> [Collection entries]:
========

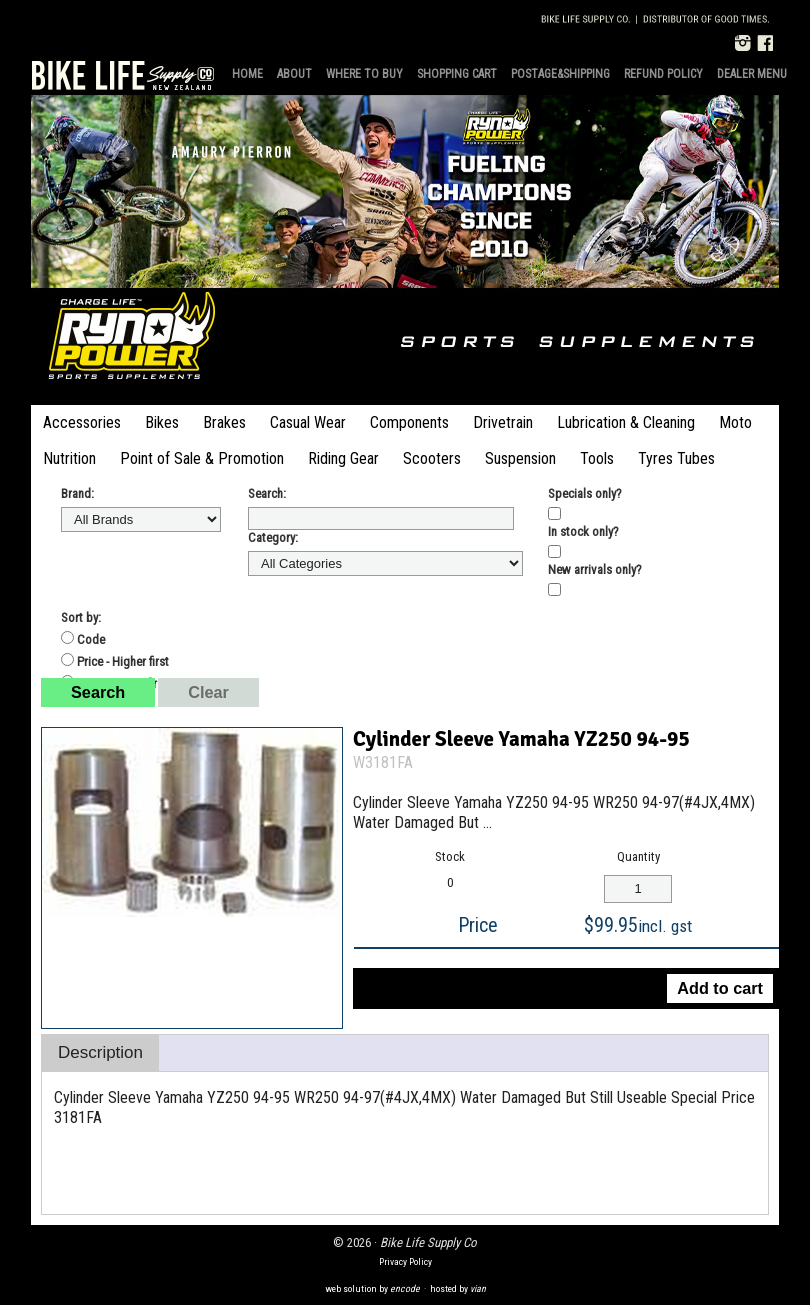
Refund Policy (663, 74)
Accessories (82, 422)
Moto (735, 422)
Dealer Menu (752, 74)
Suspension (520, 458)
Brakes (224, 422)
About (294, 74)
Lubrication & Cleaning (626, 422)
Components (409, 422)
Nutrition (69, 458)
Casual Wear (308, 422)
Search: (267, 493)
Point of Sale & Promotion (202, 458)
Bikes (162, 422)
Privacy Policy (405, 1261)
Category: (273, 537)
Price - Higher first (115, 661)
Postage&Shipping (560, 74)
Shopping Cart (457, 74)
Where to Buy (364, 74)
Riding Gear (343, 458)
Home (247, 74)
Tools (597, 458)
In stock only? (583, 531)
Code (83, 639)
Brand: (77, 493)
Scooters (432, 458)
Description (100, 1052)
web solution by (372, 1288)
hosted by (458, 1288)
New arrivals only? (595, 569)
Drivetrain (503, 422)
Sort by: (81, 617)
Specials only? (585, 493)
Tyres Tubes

========

> [WORK TO COMPLETE]: Set down exactly the line that holds "Search: (267, 493)" and all lines after it to the end of the data.

> [EXERCISE SOLUTION]:
Search: (267, 493)
Point of Sale & Promotion (202, 458)
Bikes (162, 422)
Privacy Policy (405, 1261)
Category: (273, 537)
Price - Higher first (115, 661)
Postage&Shipping (560, 74)
Shopping Cart (457, 74)
Where to Buy (364, 74)
Riding Gear (343, 458)
Home (247, 74)
Tools (597, 458)
In stock only? (583, 531)
Code (83, 639)
Brand: (77, 493)
Scooters (432, 458)
Description (100, 1052)
web solution by (372, 1288)
hosted by (458, 1288)
New arrivals only? (595, 569)
Drivetrain (503, 422)
Sort by: (81, 617)
Specials only? (585, 493)
Tyres Tubes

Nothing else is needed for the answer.